• [Your instructions]:
The answer must be the full data, restated word for word, with no pictures in it.
*** Working data ***
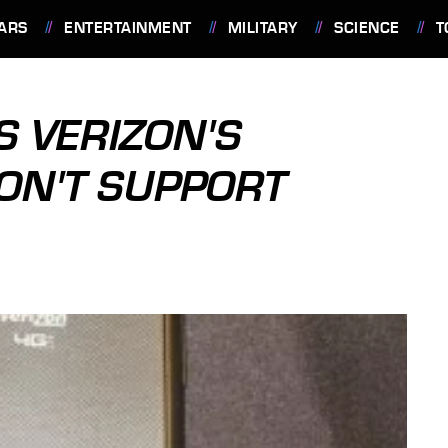
ARS
ENTERTAINMENT
MILITARY
SCIENCE
T
 VERIZON'S
ON'T SUPPORT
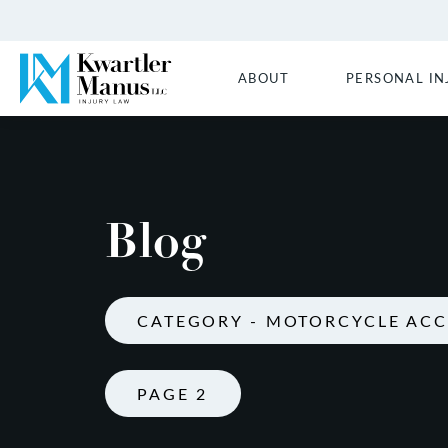
ABOUT
PERSONAL IN
Blog
CATEGORY - MOTORCYCLE ACC
PAGE 2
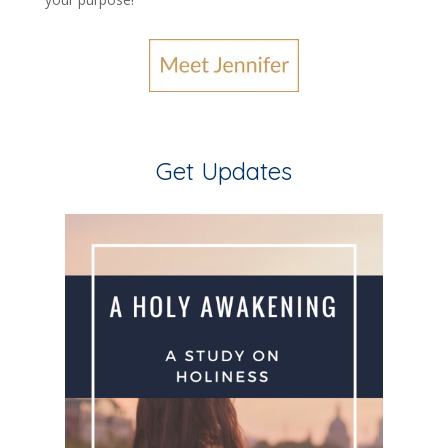
Get Updates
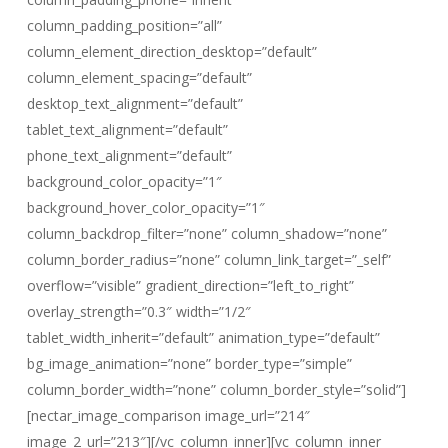
column_padding_position=”all”
column_element_direction_desktop=”default”
column_element_spacing=”default”
desktop_text_alignment=”default”
tablet_text_alignment=”default”
phone_text_alignment=”default”
background_color_opacity=”1″
background_hover_color_opacity=”1″
column_backdrop_filter=”none” column_shadow=”none”
column_border_radius=”none” column_link_target=”_self”
overflow=”visible” gradient_direction=”left_to_right”
overlay_strength=”0.3″ width=”1/2″
tablet_width_inherit=”default” animation_type=”default”
bg_image_animation=”none” border_type=”simple”
column_border_width=”none” column_border_style=”solid”]
[nectar_image_comparison image_url=”214″
image_2_url=”213″][/vc_column_inner][vc_column_inner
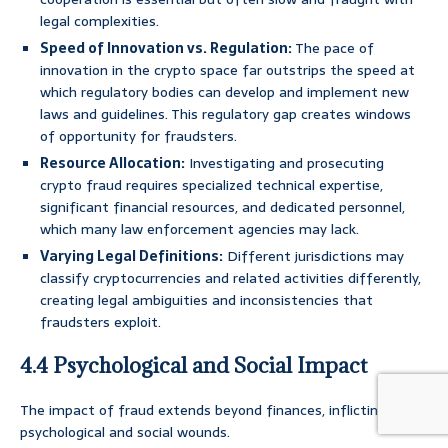
legal complexities.
Speed of Innovation vs. Regulation:
The pace of
innovation in the crypto space far outstrips the speed at
which regulatory bodies can develop and implement new
laws and guidelines. This regulatory gap creates windows
of opportunity for fraudsters.
Resource Allocation:
Investigating and prosecuting
crypto fraud requires specialized technical expertise,
significant financial resources, and dedicated personnel,
which many law enforcement agencies may lack.
Varying Legal Definitions:
Different jurisdictions may
classify cryptocurrencies and related activities differently,
creating legal ambiguities and inconsistencies that
fraudsters exploit.
4.4 Psychological and Social Impact
The impact of fraud extends beyond finances, inflicting deep
psychological and social wounds.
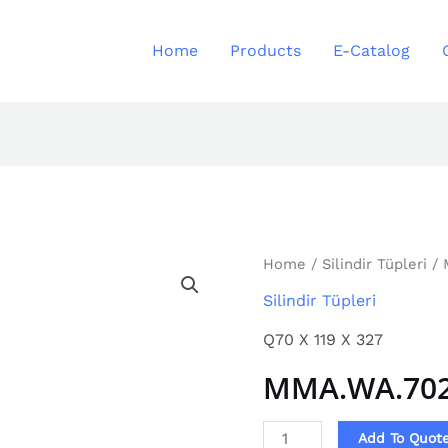
Home
Products
E-Catalog
MMA.WA.7021
Home
/
Silindir Tüpleri
/ 
quantity
Silindir Tüpleri
Q70 X 119 X 327
MMA.WA.70
Add To Quot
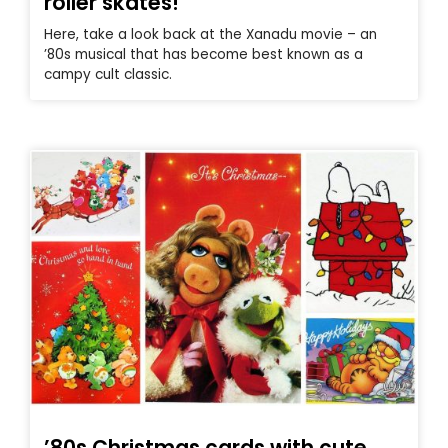
roller skates!
Here, take a look back at the Xanadu movie – an
’80s musical that has become best known as a
campy cult classic.
’80s Christmas cards with cute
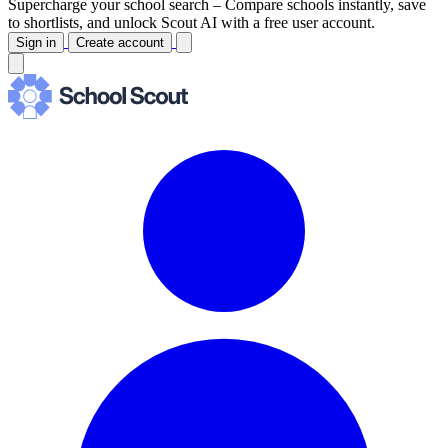
Supercharge your school search –
Compare schools instantly, save
to shortlists, and unlock Scout AI with a free user account.
Sign in
Create account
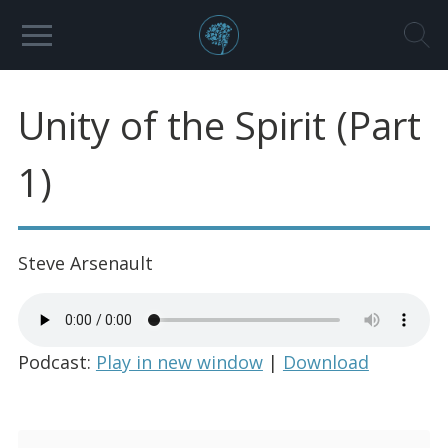
Unity of the Spirit (Part
1)
Steve Arsenault
Podcast:
Play in new window
|
Download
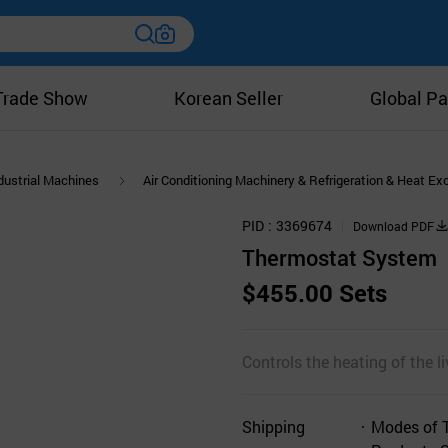
Trade Show
Korean Seller
Global Pa
dustrial Machines
Air Conditioning Machinery & Refrigeration & Heat E
PID
3369674
Download PDF
Thermostat System
$455.00 Sets
Controls the heating of the l
Shipping
Modes of 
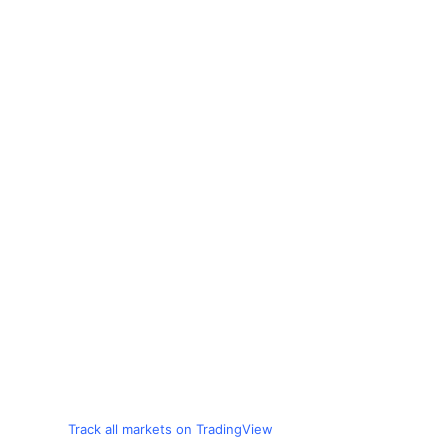
Track all markets on TradingView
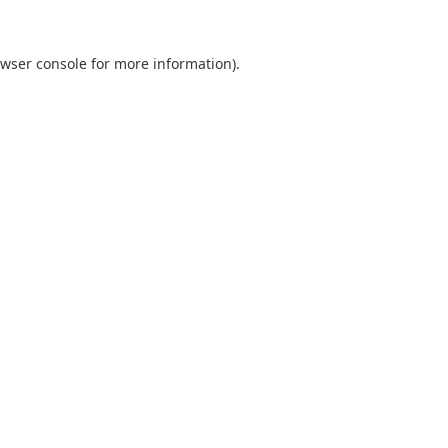
wser console
for more information).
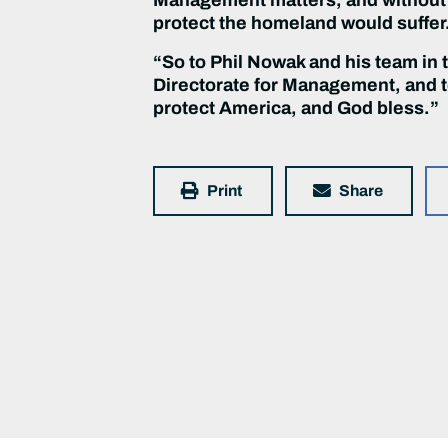
protect the homeland would suffer
“So to Phil Nowak and his team in 
Directorate for Management, and to
protect America, and God bless.”
Print
Share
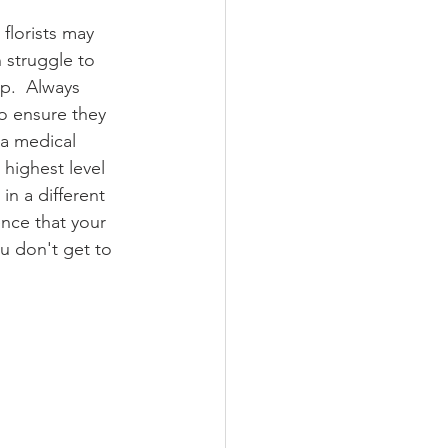
florists may 
 struggle to 
p.  Always 
to ensure they 
 a medical 
highest level 
in a different 
ence that your 
ou don't get to 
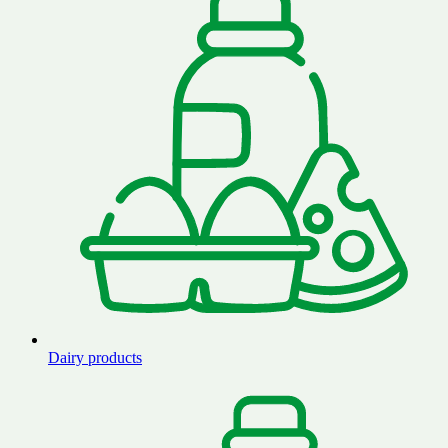
Dairy products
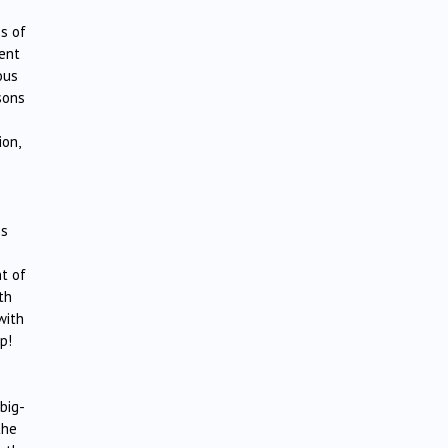
s of
gent
ous
sons
ion,
es
t of
th
with
p!
big-
the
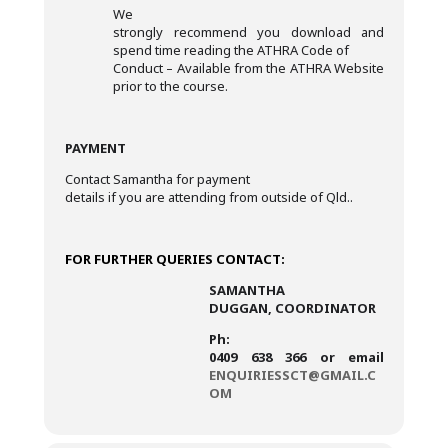
We
strongly recommend you download and
spend time reading the ATHRA Code of
Conduct – Available from the ATHRA Website
prior to the course.
PAYMENT
Contact Samantha for payment
details if you are attending from outside of Qld..
FOR FURTHER QUERIES CONTACT:
SAMANTHA
DUGGAN, COORDINATOR
Ph:
0409 638 366 or email
ENQUIRIESSCT@GMAIL.C
OM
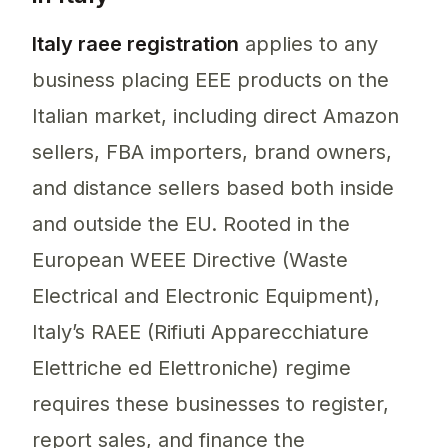
Italy raee registration
applies to any
business placing EEE products on the
Italian market, including direct Amazon
sellers, FBA importers, brand owners,
and distance sellers based both inside
and outside the EU. Rooted in the
European WEEE Directive (Waste
Electrical and Electronic Equipment),
Italy’s RAEE (Rifiuti Apparecchiature
Elettriche ed Elettroniche) regime
requires these businesses to register,
report sales, and finance the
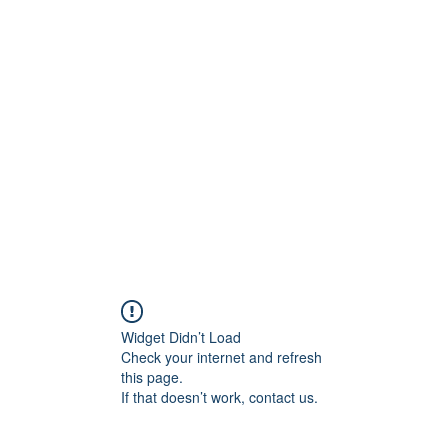
Widget Didn’t Load
Check your internet and refresh
this page.
If that doesn’t work, contact us.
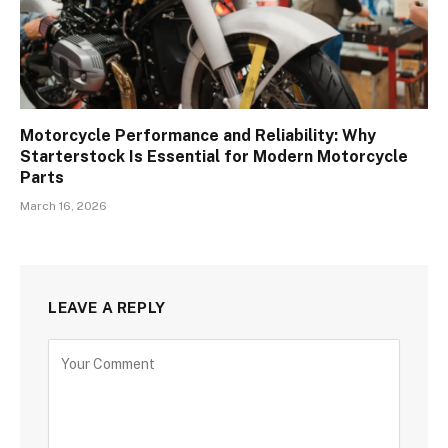
Motorcycle Performance and Reliability: Why
Starterstock Is Essential for Modern Motorcycle
Parts
March 16, 2026
LEAVE A REPLY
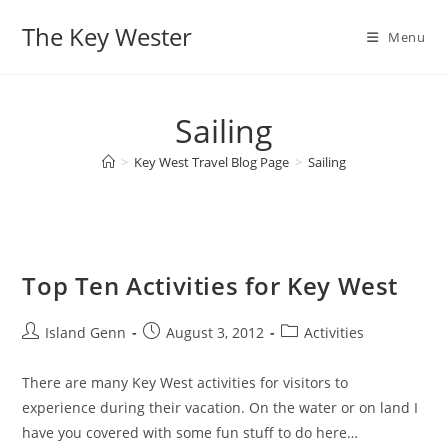
Skip
The Key Wester
to
Menu
content
Sailing
>
Key West Travel Blog Page
>
Sailing
Top Ten Activities for Key West
Post
Post
Post
Island Genn
August 3, 2012
Activities
author:
published:
category:
There are many Key West activities for visitors to
experience during their vacation. On the water or on land I
have you covered with some fun stuff to do here…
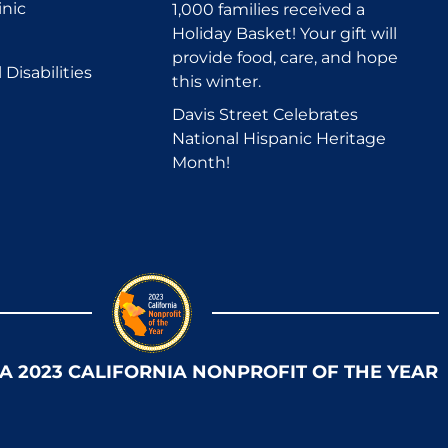
inic
1,000 families received a
Holiday Basket! Your gift will
provide food, care, and hope
Disabilities
this winter.
Davis Street Celebrates
National Hispanic Heritage
Month!
 A 2023 CALIFORNIA NONPROFIT OF THE YEAR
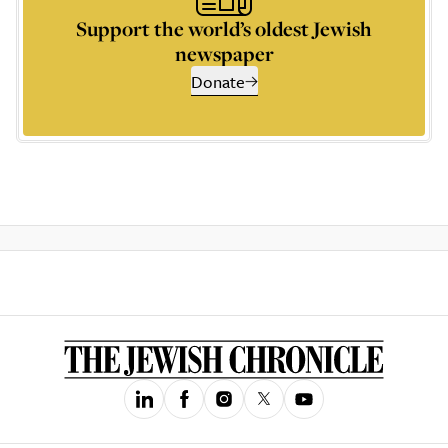
Support the world’s oldest Jewish
newspaper
Donate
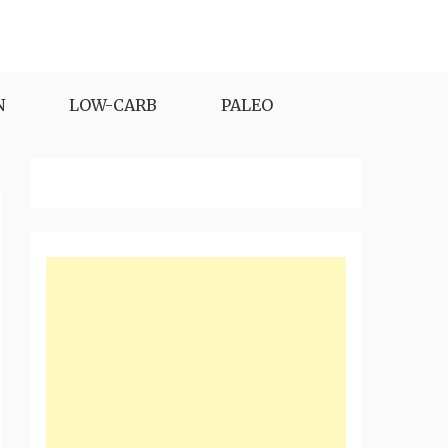
N
LOW-CARB
PALEO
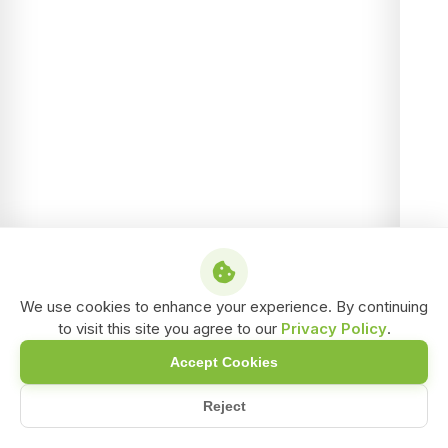
We use cookies to enhance your experience. By continuing
to visit this site you agree to our
Privacy Policy
.
Accept Cookies
Reject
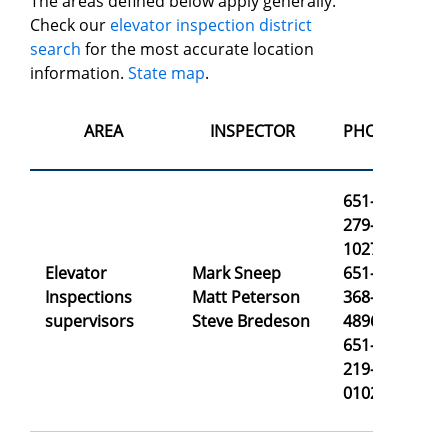
The areas defined below apply generally.
Check our
elevator inspection district
search
for the most accurate location
information.
State map
.
AREA
INSPECTOR
PHONE
651-
279-
1027
Elevator
Mark Sneep
651-
ma
Inspections
Matt Peterson
368-
ma
supervisors
Steve Bredeson
4896
st
651-
219-
0102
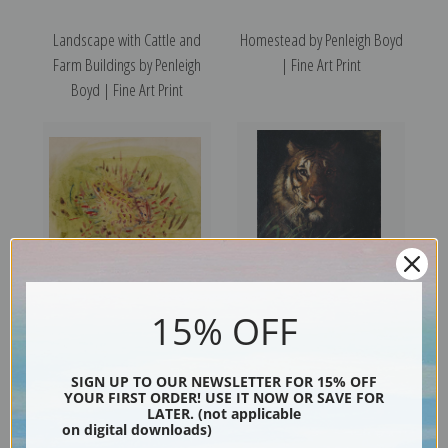
Landscape with Cattle and
Homestead by Penleigh Boyd
Farm Buildings by Penleigh
| Fine Art Print
Boyd | Fine Art Print
15% OFF
Frog by Abbott H. Thayer |
Tiger by Abbott H. Thayer |
Fine Art Print
Fine Art Print
SIGN UP TO OUR NEWSLETTER FOR 15% OFF
YOUR FIRST ORDER! USE IT NOW OR SAVE FOR
LATER. (not applicable
on digital downloads)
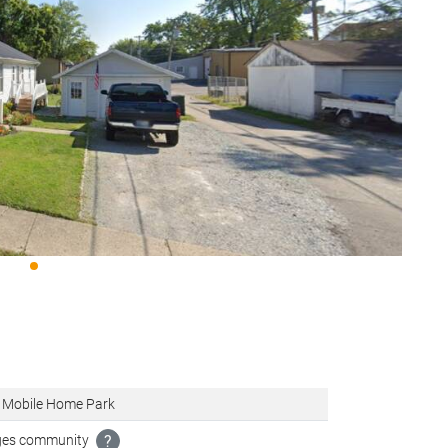
 Mobile Home Park
ages community
?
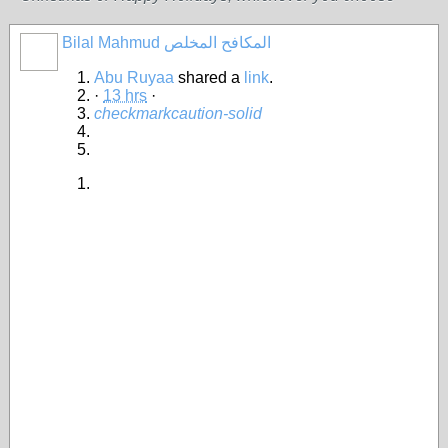
Bilal Mahmud المكافح المخلص
Abu Ruyaa
shared a
link
.
·
13 hrs
·
checkmark
caution-solid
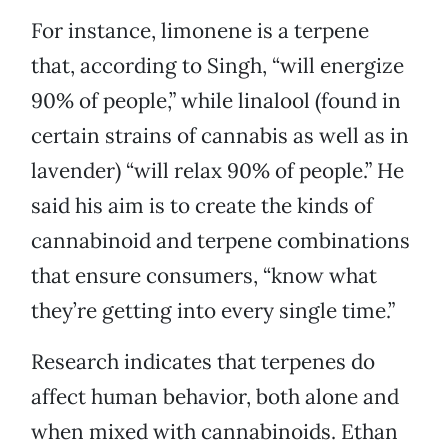
For instance, limonene is a terpene
that, according to Singh, “will energize
90% of people,” while linalool (found in
certain strains of cannabis as well as in
lavender) “will relax 90% of people.” He
said his aim is to create the kinds of
cannabinoid and terpene combinations
that ensure consumers, “know what
they’re getting into every single time.”
Research indicates that terpenes do
affect human behavior, both alone and
when mixed with cannabinoids. Ethan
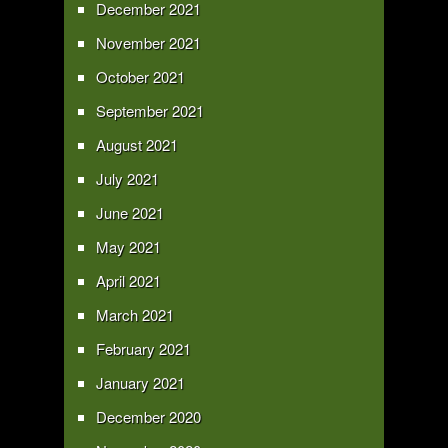
December 2021
November 2021
October 2021
September 2021
August 2021
July 2021
June 2021
May 2021
April 2021
March 2021
February 2021
January 2021
December 2020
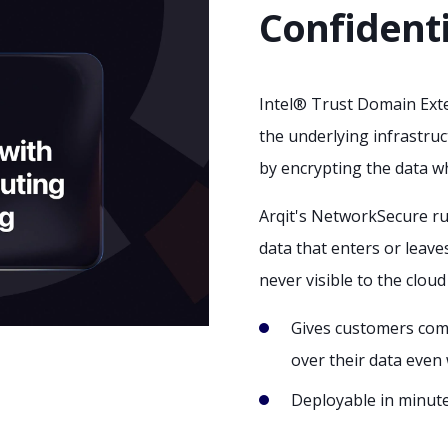
Confident
Intel® Trust Domain Exte
the underlying infrastruc
by encrypting the data whi
Arqit's NetworkSecure ru
data that enters or leave
never visible to the cloud
Gives customers com
over their data even 
Deployable in minut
*** End of Working data ***
• [Answer section]:
ARS
ENTERTAINMENT
MILITARY
SCIENCE
T
 VERIZON'S
ON'T SUPPORT
ABOUT
PERSONAL IN
Blog
CATEGORY - MOTORCYCLE ACC
PAGE 2
Get Updates
column_padding_position=”all”
column_element_direction_desktop=”default”
column_element_spacing=”default”
desktop_text_alignment=”default”
tablet_text_alignment=”default”
phone_text_alignment=”default”
background_color_opacity=”1″
background_hover_color_opacity=”1″
column_backdrop_filter=”none” column_shadow=”none”
column_border_radius=”none” column_link_target=”_self”
overflow=”visible” gradient_direction=”left_to_right”
overlay_strength=”0.3″ width=”1/2″
tablet_width_inherit=”default” animation_type=”default”
bg_image_animation=”none” border_type=”simple”
column_border_width=”none” column_border_style=”solid”]
[nectar_image_comparison image_url=”214″
image_2_url=”213″][/vc_column_inner][vc_column_inner
legal complexities.
Speed of Innovation vs. Regulation:
The pace of
innovation in the crypto space far outstrips the speed at
which regulatory bodies can develop and implement new
laws and guidelines. This regulatory gap creates windows
of opportunity for fraudsters.
Resource Allocation:
Investigating and prosecuting
crypto fraud requires specialized technical expertise,
significant financial resources, and dedicated personnel,
which many law enforcement agencies may lack.
Varying Legal Definitions:
Different jurisdictions may
classify cryptocurrencies and related activities differently,
creating legal ambiguities and inconsistencies that
fraudsters exploit.
4.4 Psychological and Social Impact
The impact of fraud extends beyond finances, inflicting deep
psychological and social wounds.
Home
Products
E-Catalog
MMA.WA.7021
Home
/
Silindir Tüpleri
/ 
quantity
Silindir Tüpleri
Q70 X 119 X 327
MMA.WA.70
Add To Quot
roller skates!
Here, take a look back at the Xanadu movie – an
’80s musical that has become best known as a
campy cult classic.
’80s Christmas cards with cute
Supercharge your school search –
Compare schools instantly, save
to shortlists, and unlock Scout AI with a free user account.
Sign in
Create account
Unity of the Spirit (Part
1)
Steve Arsenault
Podcast:
Play in new window
|
Download
Trade Show
Korean Seller
Global Pa
dustrial Machines
Air Conditioning Machinery & Refrigeration & Heat E
PID
3369674
Download PDF
Thermostat System
$455.00 Sets
Controls the heating of the l
Shipping
Modes of 
Track all markets on TradingView
wser console
for more information).
protect the homeland would suffer
“So to Phil Nowak and his team in 
Directorate for Management, and to
protect America, and God bless.”
Print
Share
florists may 
 struggle to 
p.  Always 
to ensure they 
 a medical 
highest level 
in a different 
ence that your 
ou don't get to 
Dairy products
s of
gent
ous
sons
ion,
es
t of
th
with
p!
big-
the
We
strongly recommend you download and
spend time reading the ATHRA Code of
Conduct – Available from the ATHRA Website
prior to the course.
PAYMENT
Contact Samantha for payment
details if you are attending from outside of Qld..
FOR FURTHER QUERIES CONTACT:
SAMANTHA
DUGGAN, COORDINATOR
Ph:
0409 638 366 or email
ENQUIRIESSCT@GMAIL.C
OM
Italy raee registration
applies to any
business placing EEE products on the
Italian market, including direct Amazon
sellers, FBA importers, brand owners,
and distance sellers based both inside
and outside the EU. Rooted in the
European WEEE Directive (Waste
Electrical and Electronic Equipment),
Italy’s RAEE (Rifiuti Apparecchiature
Elettriche ed Elettroniche) regime
requires these businesses to register,
report sales, and finance the
Widget Didn’t Load
Check your internet and refresh
this page.
If that doesn’t work, contact us.
Motorcycle Performance and Reliability: Why
Starterstock Is Essential for Modern Motorcycle
Parts
March 16, 2026
LEAVE A REPLY
Skip
The Key Wester
to
Menu
content
Sailing
>
Key West Travel Blog Page
>
Sailing
Top Ten Activities for Key West
Post
Post
Post
Island Genn
August 3, 2012
Activities
author:
published:
category:
There are many Key West activities for visitors to
experience during their vacation. On the water or on land I
have you covered with some fun stuff to do here…
inic
1,000 families received a
Holiday Basket! Your gift will
provide food, care, and hope
Disabilities
this winter.
Davis Street Celebrates
National Hispanic Heritage
Month!
 A 2023 CALIFORNIA NONPROFIT OF THE YEAR
Support the world’s oldest Jewish
newspaper
Donate
N
LOW-CARB
PALEO
We use cookies to enhance your experience. By continuing
to visit this site you agree to our
Privacy Policy
.
Accept Cookies
Reject
The areas defined below apply generally.
Check our
elevator inspection district
search
for the most accurate location
information.
State map
.
AREA
INSPECTOR
PHONE
651-
279-
1027
Elevator
Mark Sneep
651-
ma
Inspections
Matt Peterson
368-
ma
supervisors
Steve Bredeson
4896
st
651-
219-
0102
Landscape with Cattle and
Homestead by Penleigh Boyd
Farm Buildings by Penleigh
| Fine Art Print
Boyd | Fine Art Print
15% OFF
Frog by Abbott H. Thayer |
Tiger by Abbott H. Thayer |
Fine Art Print
Fine Art Print
SIGN UP TO OUR NEWSLETTER FOR 15% OFF
YOUR FIRST ORDER! USE IT NOW OR SAVE FOR
LATER. (not applicable
on digital downloads)
 Mobile Home Park
ages community
?
Bilal Mahmud المكافح المخلص
Abu Ruyaa
shared a
link
.
·
13 hrs
·
checkmark
caution-solid
For instance, limonene is a terpene
that, according to Singh, “will energize
90% of people,” while linalool (found in
certain strains of cannabis as well as in
lavender) “will relax 90% of people.” He
said his aim is to create the kinds of
cannabinoid and terpene combinations
that ensure consumers, “know what
they’re getting into every single time.”
Research indicates that terpenes do
affect human behavior, both alone and
when mixed with cannabinoids. Ethan
December 2021
November 2021
October 2021
September 2021
August 2021
July 2021
June 2021
May 2021
April 2021
March 2021
February 2021
January 2021
December 2020
Confident
Intel® Trust Domain Exte
the underlying infrastruc
by encrypting the data whi
Arqit's NetworkSecure ru
data that enters or leave
never visible to the cloud
Gives customers com
over their data even 
Deployable in minut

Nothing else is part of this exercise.